Combining this with the constraint plane equation gives us $\ z \ = \ y \ - \ \frac{1}{3} x \ = \ 3 \ - \ \frac{10}{3} x \$ . Upon inserting this into the constraint sphere equation, we determine

$$x^2 \ + \ (3 \ - \ 3x)^2 \ + \ \left( 3 \ - \ \frac{10}{3} x \right)^2 \ = \ 1 \ \ \Rightarrow \ \ \frac{190}{9} x^2 \ - \ 38 \ x \ + \ 17 \ = \ 0 \ \ ,$$

for which the solutions are $\ x \ = \ \frac{9 \cdot 19 \ \pm \ 3 \sqrt{19}}{190} \$ , leading to the results found above.

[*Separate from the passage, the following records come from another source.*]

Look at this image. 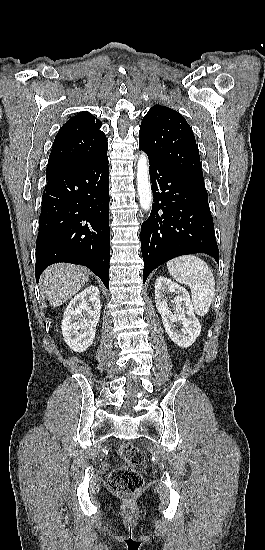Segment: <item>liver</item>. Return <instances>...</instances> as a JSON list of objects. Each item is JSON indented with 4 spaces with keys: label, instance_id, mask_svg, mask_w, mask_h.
<instances>
[{
    "label": "liver",
    "instance_id": "liver-1",
    "mask_svg": "<svg viewBox=\"0 0 265 550\" xmlns=\"http://www.w3.org/2000/svg\"><path fill=\"white\" fill-rule=\"evenodd\" d=\"M89 272L84 267L58 263L48 267L41 277L51 306L58 307L74 296L88 281Z\"/></svg>",
    "mask_w": 265,
    "mask_h": 550
}]
</instances>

[What I find interesting about this technique is that we can be fairly ignorant of the geometrical configuration and bypass much of the analytic geometry (for instance, we don't need to know where anything intersects). This is because the method will locate any points where there is a mutual tangency between the level surfaces of $\ f(x, \ y, \ z) \$ and the constraint surfaces, if such points exist.]